2   Measurement of the functional size of software using
    COSMIC

Functional size is the only current standard measurement of the software [14].
However, there are currently two generations of FSMM, with COSMIC
ISO/IEC 19761 [1] being the only second-generation FSMM, which was
generated based on the ISO/IEC 14143 standard and the experience of the
first generation methods[18]. Which implies that it solves most of the problems
presented by these methods, such as the management of concepts existing at
the time that the first generation methods were created and currently those are
not in use, the scope of application of the methods, unpractical measurement
scale, in addition to having a reduced domain of application.
    The COSMIC method was initially accepted by ISO/IEC JTC1 SC7 as an
International Standard in December 2002. The current version is ISO/IEC
19761 : 2011 Software Engineering - COSMIC - A Functional Size Measurement
Method (actually ISO/IEC 19761 )[1]. All the rules, principles and examples to
perform functional size measurements using the COSMIC methodology[3].


3   Learning Curves

Learning curves analysis is a theory that allows us to estimate recurring costs
in production processes[7].
    In the theory of learning curves, the dominant factor is the direct work
required to complete the task or product. This is based on the observation that
completing a task several times generates learning for the person who performs
it, allowing them to finish this task in less time the next time it is made.
    There are two predominant theories:

 – the Unitary Theory (UT )[10], and
 – the Accumulated Average Theory (AAT )[10]

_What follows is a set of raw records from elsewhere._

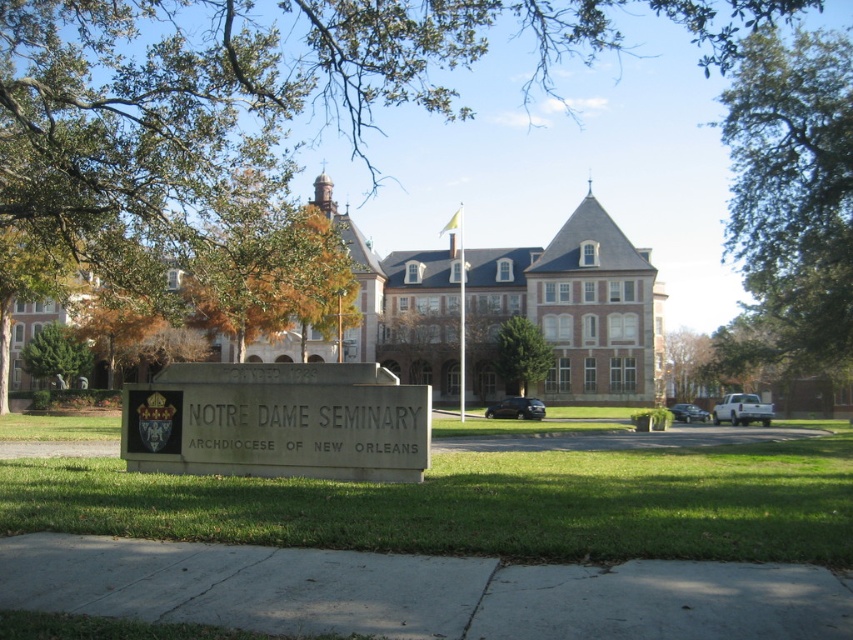 Image resolution: width=853 pixels, height=640 pixels. Find the location of `green leafy tree at upper right`. green leafy tree at upper right is located at coordinates (790, 202).

Which is in front, point (816, 154) or point (27, 340)?

Point (816, 154) is in front.

You are a GUI agent. You are given a task and a screenshot of the screen. Output one action in this format:
    pyautogui.click(x=<x>, y=<y>)
    Task: Click on the green leafy tree at upper right
    Image resolution: width=853 pixels, height=640 pixels.
    Given the screenshot: What is the action you would take?
    pos(790,202)

Does green leafy tree at upper center lie behind green leafy tree at center?

No, green leafy tree at upper center is in front of green leafy tree at center.

Does green leafy tree at upper center have a greater height compared to green leafy tree at center?

Indeed, green leafy tree at upper center has a greater height compared to green leafy tree at center.

Is point (433, 19) positioned before point (515, 352)?

Yes, it is.

Locate an element on the screen. green leafy tree at upper center is located at coordinates (248, 96).

How much distance is there between gray stone sign at center and green leafy tree at upper left?

They are 89.04 meters apart.

I want to click on gray stone sign at center, so click(277, 420).

Between point (338, 381) and point (44, 364), which one is positioned in front?

Positioned in front is point (338, 381).

The width and height of the screenshot is (853, 640). In order to click on gray stone sign at center in this screenshot , I will do `click(277, 420)`. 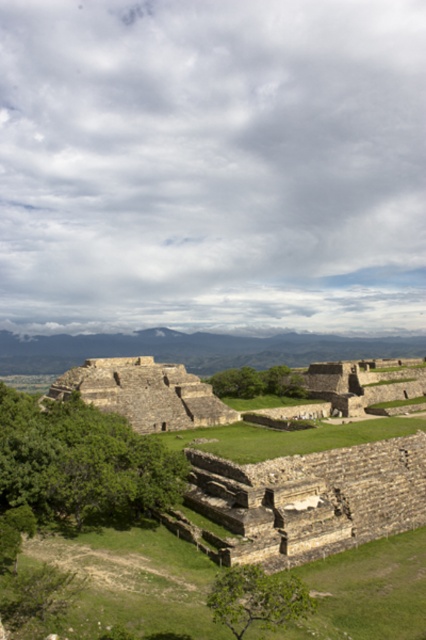 Question: Which object is closer to the camera taking this photo?

Choices:
 (A) stone ruins at center
 (B) stone wall at center
 (C) brown stone pyramid at center
 (D) green grassy at center

Answer: (B)

Question: Based on their relative distances, which object is nearer to the stone wall at center?

Choices:
 (A) stone ruins at center
 (B) brown stone pyramid at center

Answer: (B)

Question: Is the position of stone wall at center less distant than that of brown stone pyramid at center?

Choices:
 (A) no
 (B) yes

Answer: (B)

Question: Can you confirm if stone ruins at center is smaller than brown stone pyramid at center?

Choices:
 (A) no
 (B) yes

Answer: (A)

Question: Does stone ruins at center have a smaller size compared to brown stone pyramid at center?

Choices:
 (A) no
 (B) yes

Answer: (A)

Question: Which of the following is the closest to the observer?

Choices:
 (A) (241, 461)
 (B) (118, 385)
 (C) (247, 541)
 (D) (354, 337)

Answer: (C)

     Both theories are based on the fact that; if a task is repeated several times,
the experience is gained, allowing the tasks to be performed in a shorter time
for the next iteration[7], that is, increasing productivity.
     The main differences between these theories depend on the data required to
carry out the analysis; for context with considerable variations in costs or design,
it is recommended to use the AAT since it allows reducing the estimation risk.
On the other hand, UT is recommended to be used when the available data are
accurate.
     Considering this, for this paper, we will use the Unitary Theory, which defines
two types of approaches, estimating unit cost and estimating lot cost.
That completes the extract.